This theme of Roman female spending, then, continues but shifts to celebrations of life. In “Spending on Public Feasts: Female Benefactors in the Cities of the Roman West,” Shanshan Wen regards the understudied topic of female food gifts to local communities. The main questions are the following: who were these women, why did they participate in these schemes, and why were they able to do so in the first place? The findings show that this type of civic munificence entailed “women of senatorial rank, women related to men of equestrian rank, women from municipal elite families, and freedwomen” (173).
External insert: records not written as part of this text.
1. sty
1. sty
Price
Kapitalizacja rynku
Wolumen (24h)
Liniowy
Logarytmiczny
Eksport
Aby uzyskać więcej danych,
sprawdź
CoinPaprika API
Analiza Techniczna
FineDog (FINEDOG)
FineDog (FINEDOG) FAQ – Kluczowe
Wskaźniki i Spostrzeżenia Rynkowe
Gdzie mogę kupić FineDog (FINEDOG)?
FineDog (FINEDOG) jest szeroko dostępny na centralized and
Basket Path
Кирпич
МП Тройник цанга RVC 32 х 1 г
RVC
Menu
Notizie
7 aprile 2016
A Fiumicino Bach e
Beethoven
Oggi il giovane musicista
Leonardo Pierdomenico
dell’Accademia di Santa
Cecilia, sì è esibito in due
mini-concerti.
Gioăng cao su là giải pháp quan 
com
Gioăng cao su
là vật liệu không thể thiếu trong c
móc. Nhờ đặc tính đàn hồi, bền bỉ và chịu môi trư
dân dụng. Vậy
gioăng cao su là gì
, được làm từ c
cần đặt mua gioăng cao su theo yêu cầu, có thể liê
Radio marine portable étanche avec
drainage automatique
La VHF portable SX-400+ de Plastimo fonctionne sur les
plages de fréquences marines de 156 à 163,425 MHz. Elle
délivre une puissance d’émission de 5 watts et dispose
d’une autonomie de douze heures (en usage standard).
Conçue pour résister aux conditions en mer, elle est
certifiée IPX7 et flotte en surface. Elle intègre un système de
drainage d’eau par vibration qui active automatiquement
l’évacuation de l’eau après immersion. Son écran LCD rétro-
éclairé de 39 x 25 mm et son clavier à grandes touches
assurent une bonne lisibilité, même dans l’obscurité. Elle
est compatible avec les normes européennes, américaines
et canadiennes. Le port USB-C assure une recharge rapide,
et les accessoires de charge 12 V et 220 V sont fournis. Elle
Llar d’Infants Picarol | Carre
As in the other contributions, relative scarce epigraphic sources are considered, in this case to explain the differences between “municipal patronage and civic munificence” (177). The occasions on which these patronae engaged in these food benefactions turn out to include responses to honours such as religious appointments, celebrations of birthdays and memorials, and dedications of public construction projects. As with many of the female endeavours in this chapter, the reasons for such acts could range to acting for one’s own fulfilment or that of one’s family (these two types of prestige are not mutually exclusive).
“Significant Women in the Religious Life of Roman Dalmatia” then turns towards the eastern and religious sphere, as Anna Mech employs epigraphic evidence to examine female religiosity in the provinces, e.g., in Liburnia, Asseria, and Narona. Three categories emerge: from imperial cult (often connected to Livia, Diva Augusta, with examples such as Iulia Tertulla), public religious office, and elite religious munificence. The votive inscriptions from Salona dedicated to Magna Mater are of particular interest. On the basis of these examples, Mech concludes that the Dalmatian women were able to act within the parameters of female agency set out as the theoretical framework of this volume.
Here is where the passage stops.